Let ${X_1,X_2,\dots}$ be iid copies of an absolutely integrable real scalar random variable ${X}$, and form the partial sums ${S_n := X_1 + \dots + X_n}$. As we saw in the last set of notes, the law of large numbers ensures that the empirical averages ${S_n/n}$ converge (both in probability and almost surely) to a deterministic limit, namely the mean ${\mu= {\bf E} X}$ of the reference variable ${X}$. Furthermore, under some additional moment hypotheses on the underlying variable ${X}$, we can obtain square root cancellation for the fluctuation ${\frac{S_n}{n} - \mu}$ of the empirical average from the mean. To simplify the calculations, let us first restrict to the case ${\mu=0, \sigma^2=1}$ of mean zero and variance one, thus

$\displaystyle {\bf E} X = 0$

and

$\displaystyle {\bf Var}(X) = {\bf E} X^2 = 1.$

Then, as computed in previous notes, the normalised fluctuation ${S_n/\sqrt{n}}$ also has mean zero and variance one:

$\displaystyle {\bf E} \frac{S_n}{\sqrt{n}} = 0$

$\displaystyle {\bf Var}(\frac{S_n}{\sqrt{n}}) = {\bf E} (\frac{S_n}{\sqrt{n}})^2 = 1.$

This and Chebyshev’s inequality already indicates that the “typical” size of ${S_n}$ is ${O(\sqrt{n})}$, thus for instance ${\frac{S_n}{\sqrt{n} \omega(n)}}$ goes to zero in probability for any ${\omega(n)}$ that goes to infinity as ${n \rightarrow \infty}$. If we also have a finite fourth moment ${{\bf E} |X|^4 < \infty}$, then the calculations of the previous notes also give a fourth moment estimate

$\displaystyle {\bf E} (\frac{S_n}{\sqrt{n}})^4 = 3 + O( \frac{{\bf E} |X|^4}{n} ).$

From this and the Paley-Zygmund inequality (Exercise 42 of Notes 1) we also get some lower bound for ${\frac{S_n}{\sqrt{n}}}$ of the form

$\displaystyle {\bf P}( |\frac{S_n}{\sqrt{n}}| \geq \varepsilon ) \geq \varepsilon$

for some absolute constant ${\varepsilon>0}$ and for ${n}$ sufficiently large; this indicates in particular that ${\frac{S_n \omega(n)}{\sqrt{n}}}$ does not converge in any reasonable sense to something finite for any ${\omega(n)}$ that goes to infinity.

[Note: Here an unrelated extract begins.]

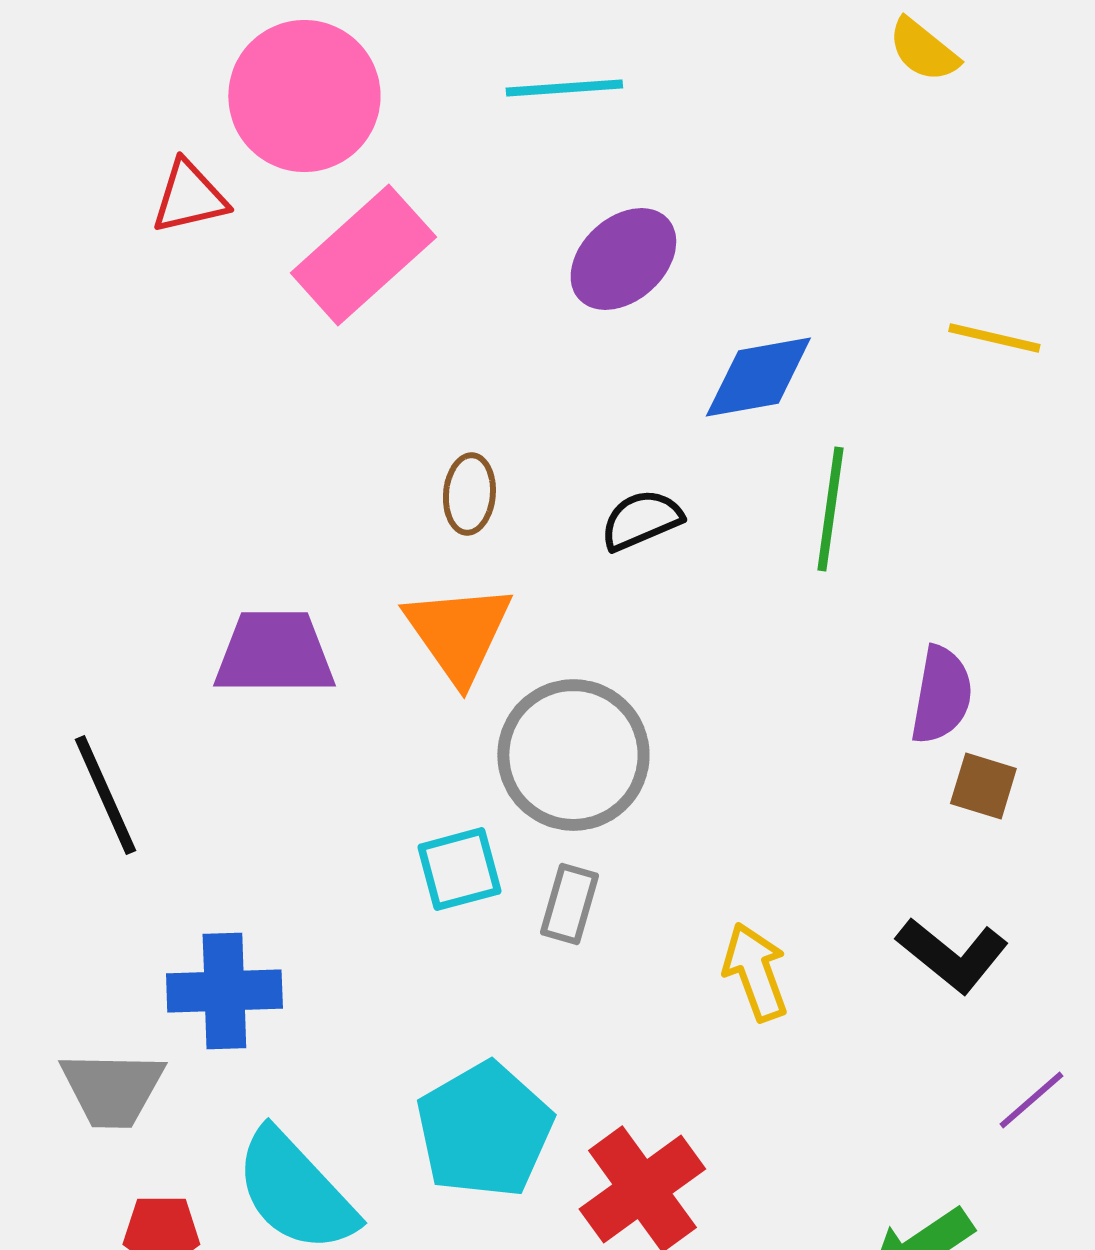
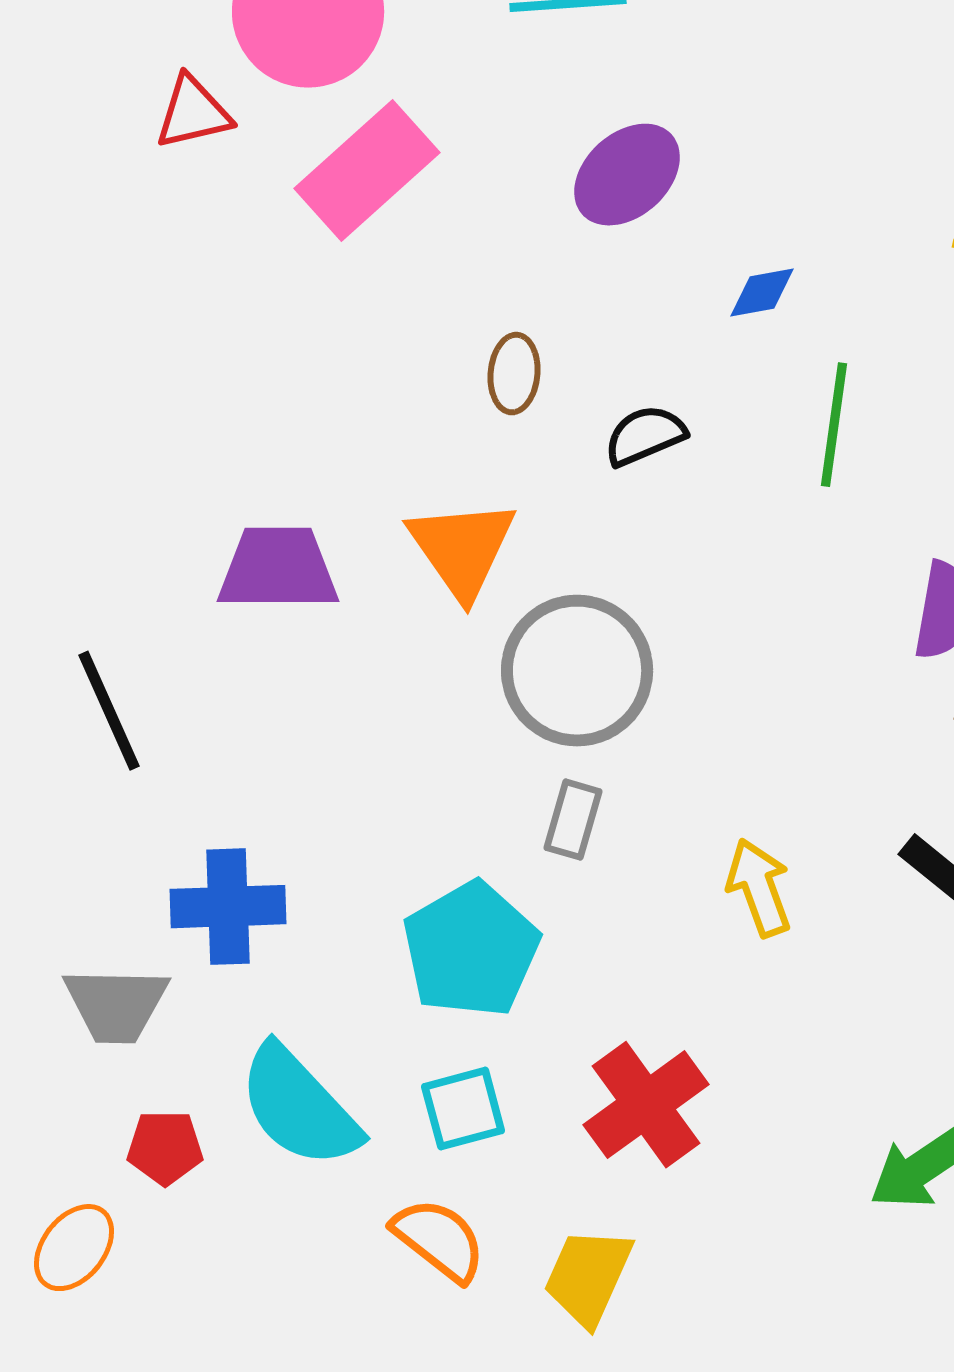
blue diamond: (758, 377) -> (762, 293), size x0.6
brown ellipse: (469, 494) -> (514, 374), moved
cyan square: (459, 869) -> (463, 1109), moved
cyan pentagon: (484, 1130) -> (471, 950), moved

The question remains as to what happens to the ratio ${S_n/\sqrt{n}}$ itself, without multiplying or dividing by any factor ${\omega(n)}$. A first guess would be that these ratios converge in probability or almost surely, but this is unfortunately not the case:

Proposition 1 Let ${X_1,X_2,\dots}$ be iid copies of an absolutely integrable real scalar random variable ${X}$ with mean zero, variance one, and finite fourth moment, and write ${S_n := X_1 + \dots + X_n}$. Then the random variables ${S_n/\sqrt{n}}$ do not converge in probability or almost surely to any limit, and neither does any subsequence of these random variables.

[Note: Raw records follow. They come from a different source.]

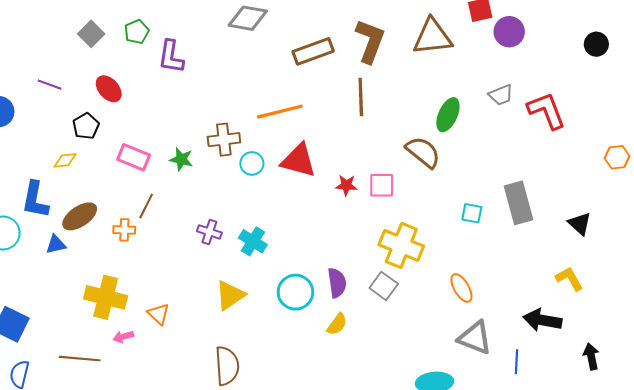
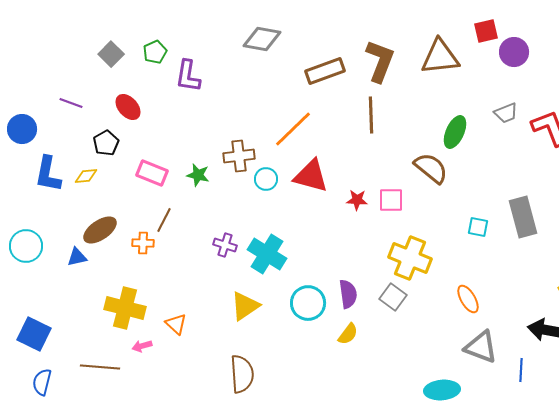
orange line: (280, 112) -> (293, 129), turned -30
blue L-shape: (35, 200) -> (48, 174), moved
cyan cross: (253, 241) -> (267, 254), size x1.4

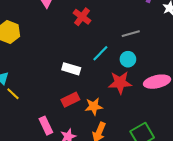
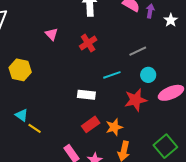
red cross: (82, 17) -> (88, 43), turned 30
cyan line: (100, 53) -> (112, 75), turned 36
cyan circle: (128, 59) -> (148, 75), moved

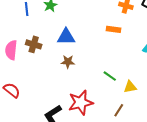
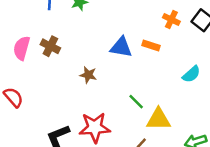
blue triangle: (66, 37) -> (121, 47), moved
yellow triangle: (130, 87) -> (159, 119), size x1.5

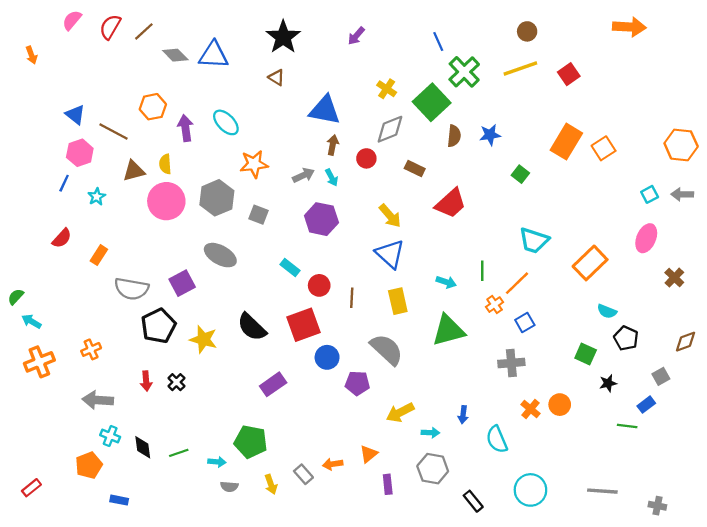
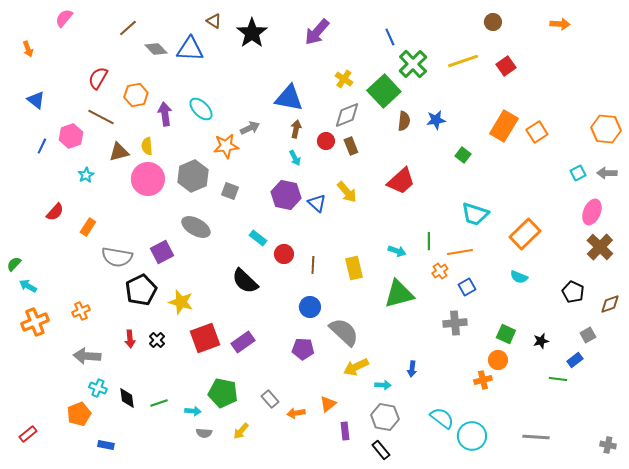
red semicircle: (110, 27) -> (98, 78), moved
orange arrow: (629, 27) -> (560, 24), size x0.7
brown circle: (527, 31) -> (493, 22), moved
purple arrow: (356, 36) -> (317, 32), size x1.6
brown triangle: (276, 77) -> (214, 21), moved
blue triangle: (75, 115) -> (36, 100), moved
brown rectangle: (415, 169) -> (351, 146), moved, turned 42
gray arrow: (303, 175) -> (250, 128), moved
blue line: (64, 183) -> (42, 146), moved
pink ellipse: (646, 238) -> (592, 212), moved
blue triangle: (390, 254) -> (317, 203), moved, size x0.7
brown cross: (674, 278) -> (600, 247), size x1.5
orange line: (517, 283) -> (460, 252), turned 35
cyan semicircle: (607, 311) -> (519, 277), moved
red square: (303, 325) -> (205, 338), moved
black semicircle: (252, 327) -> (245, 281), moved
black pentagon: (626, 338) -> (573, 292), moved
gray semicircle: (387, 349) -> (344, 332), moved
green square: (586, 354) -> (506, 334), moved
blue circle: (327, 357) -> (310, 307), moved
purple pentagon: (357, 383) -> (303, 349), moved
orange cross: (530, 409) -> (483, 380), moved, turned 36
cyan semicircle: (497, 439) -> (442, 418), moved, turned 150
gray rectangle: (303, 474) -> (270, 399), moved
yellow arrow: (271, 484) -> (241, 431), turned 60
black rectangle: (473, 501) -> (381, 450), moved
gray cross: (657, 506) -> (608, 445), moved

Proof: Suppose for contradiction that some sequence ${S_{n_j}/\sqrt{n_j}}$ converged in probability or almost surely to a limit ${Y}$. By passing to a further subsequence we may assume that the convergence is in the almost sure sense. Since all of the ${S_{n_j}/\sqrt{n_j}}$ have mean zero, variance one, and bounded fourth moment, Theorem 24 of Notes 1 implies that the limit ${Y}$ also has mean zero and variance one. On the other hand, ${Y}$ is a tail random variable and is thus almost surely constant by the Kolmogorov zero-one law from Notes 3. Since constants have variance zero, we obtain the required contradiction. $\Box$

Nevertheless there is an important limit for the ratio ${S_n/\sqrt{n}}$, which requires one to replace the notions of convergence in probability or almost sure convergence by the weaker concept of convergence in distribution.

Definition 2 (Vague convergence and convergence in distribution) Let ${R}$ be a locally compact Hausdorff topological space with the Borel ${\sigma}$-algebra. A sequence of finite measures ${\mu_n}$ on ${R}$ is said to converge vaguely to another finite measure ${\mu}$ if one has

$\displaystyle \int_R G(x)\ d\mu_n(x) \rightarrow \int_R G(x)\ d\mu(x)$

as ${n \rightarrow \infty}$ for all continuous compactly supported functions ${G: R \rightarrow {\bf R}}$. (Vague convergence is also known as weak convergence, although strictly speaking the terminology weak-* convergence would be more accurate.) A sequence of random variables ${X_n}$ taking values in ${R}$ is said to converge in distribution (or converge weakly or converge in law) to another random variable ${X}$ if the distributions ${\mu_{X_n}}$ converge vaguely to the distribution ${\mu_X}$, or equivalently if

$\displaystyle {\bf E}G(X_n) \rightarrow {\bf E} G(X)$

as ${n \rightarrow \infty}$ for all continuous compactly supported functions ${G: R \rightarrow {\bf R}}$.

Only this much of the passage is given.